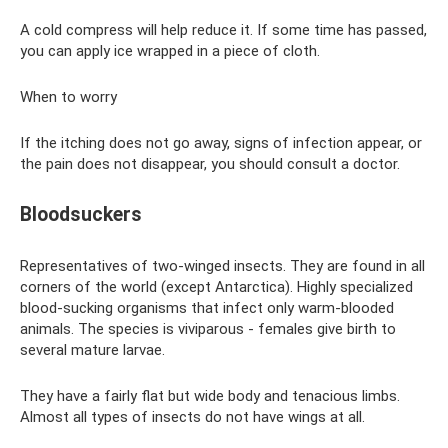
A cold compress will help reduce it. If some time has passed,
you can apply ice wrapped in a piece of cloth.
When to worry
If the itching does not go away, signs of infection appear, or
the pain does not disappear, you should consult a doctor.
Bloodsuckers
Representatives of two-winged insects. They are found in all
corners of the world (except Antarctica). Highly specialized
blood-sucking organisms that infect only warm-blooded
animals. The species is viviparous - females give birth to
several mature larvae.
They have a fairly flat but wide body and tenacious limbs.
Almost all types of insects do not have wings at all.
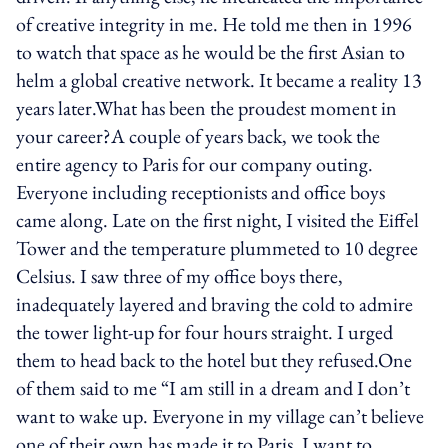
of creative integrity in me. He told me then in 1996
to watch that space as he would be the first Asian to
helm a global creative network. It became a reality 13
years later.What has been the proudest moment in
your career?A couple of years back, we took the
entire agency to Paris for our company outing.
Everyone including receptionists and office boys
came along. Late on the first night, I visited the Eiffel
Tower and the temperature plummeted to 10 degree
Celsius. I saw three of my office boys there,
inadequately layered and braving the cold to admire
the tower light-up for four hours straight. I urged
them to head back to the hotel but they refused.One
of them said to me “I am still in a dream and I don’t
want to wake up. Everyone in my village can’t believe
one of their own has made it to Paris. I want to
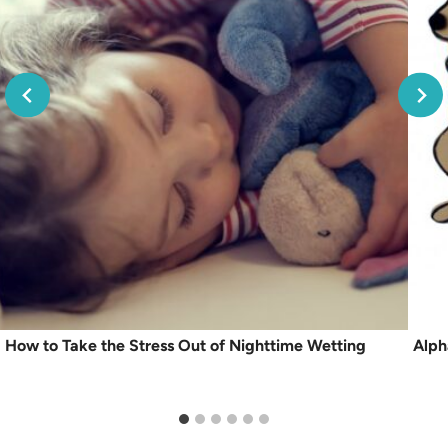
How to Take the Stress Out of Nighttime Wetting
Alph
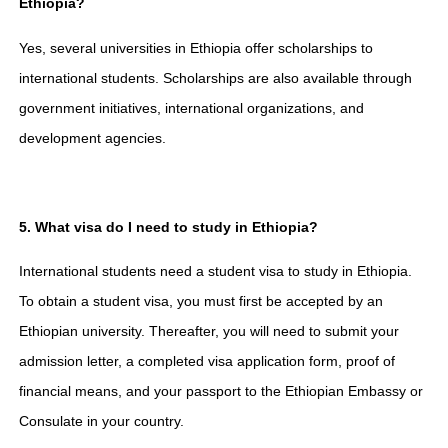
Ethiopia?
Yes, several universities in Ethiopia offer scholarships to
international students. Scholarships are also available through
government initiatives, international organizations, and
development agencies.
5. What visa do I need to study in Ethiopia?
International students need a student visa to study in Ethiopia.
To obtain a student visa, you must first be accepted by an
Ethiopian university. Thereafter, you will need to submit your
admission letter, a completed visa application form, proof of
financial means, and your passport to the Ethiopian Embassy or
Consulate in your country.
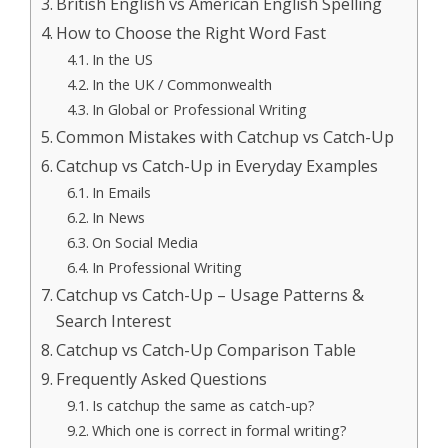
British English vs American English Spelling
How to Choose the Right Word Fast
In the US
In the UK / Commonwealth
In Global or Professional Writing
Common Mistakes with Catchup vs Catch-Up
Catchup vs Catch-Up in Everyday Examples
In Emails
In News
On Social Media
In Professional Writing
Catchup vs Catch-Up – Usage Patterns &
Search Interest
Catchup vs Catch-Up Comparison Table
Frequently Asked Questions
Is catchup the same as catch-up?
Which one is correct in formal writing?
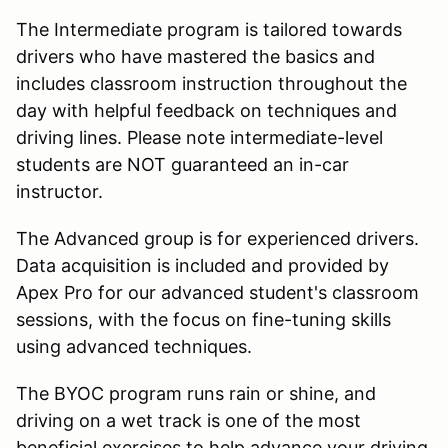
The Intermediate program is tailored towards
drivers who have mastered the basics and
includes classroom instruction throughout the
day with helpful feedback on techniques and
driving lines. Please note intermediate-level
students are NOT guaranteed an in-car
instructor.
The Advanced group is for experienced drivers.
Data acquisition is included and provided by
Apex Pro for our advanced student's classroom
sessions, with the focus on fine-tuning skills
using advanced techniques.
The BYOC program runs rain or shine, and
driving on a wet track is one of the most
beneficial exercises to help advance your driving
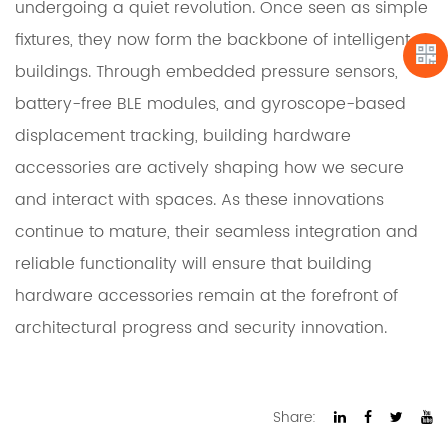
undergoing a quiet revolution. Once seen as simple
fixtures, they now form the backbone of intelligent
buildings. Through embedded pressure sensors,
battery-free BLE modules, and gyroscope-based
displacement tracking, building hardware
accessories are actively shaping how we secure
and interact with spaces. As these innovations
continue to mature, their seamless integration and
reliable functionality will ensure that building
hardware accessories remain at the forefront of
architectural progress and security innovation.
Share:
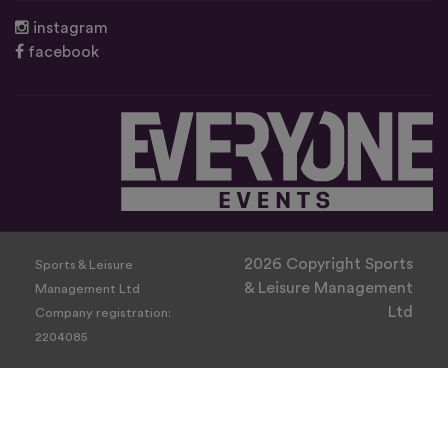
instagram
facebook
2026 Copyright Sports
Sports & Leisure
& Leisure Management
Management Ltd
Ltd
Company registration:
2204085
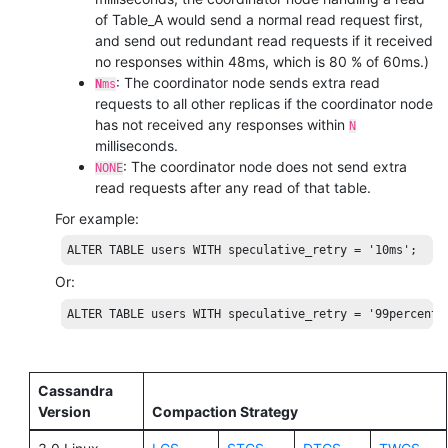
of Table_A would send a normal read request first,
and send out redundant read requests if it received
no responses within 48ms, which is 80 % of 60ms.)
: The coordinator node sends extra read
N
ms
requests to all other replicas if the coordinator node
has not received any responses within
N
milliseconds.
: The coordinator node does not send extra
NONE
read requests after any read of that table.
For example:
ALTER
TABLE
users
WITH
 speculative_retry = 
'10ms'
;
Or:
ALTER
TABLE
users
WITH
 speculative_retry = 
'99percenti
Cassandra
Version
Compaction Strategy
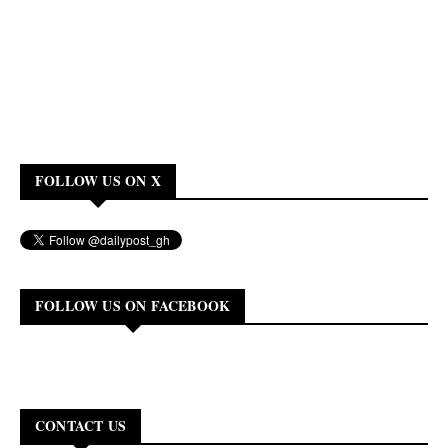
FOLLOW US ON X
FOLLOW US ON FACEBOOK
CONTACT US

════════

Using the listing above, report each line that mentions the word "cold".

A cold compress will help reduce it. If some time has passed,
inadequately layered and braving the cold to admire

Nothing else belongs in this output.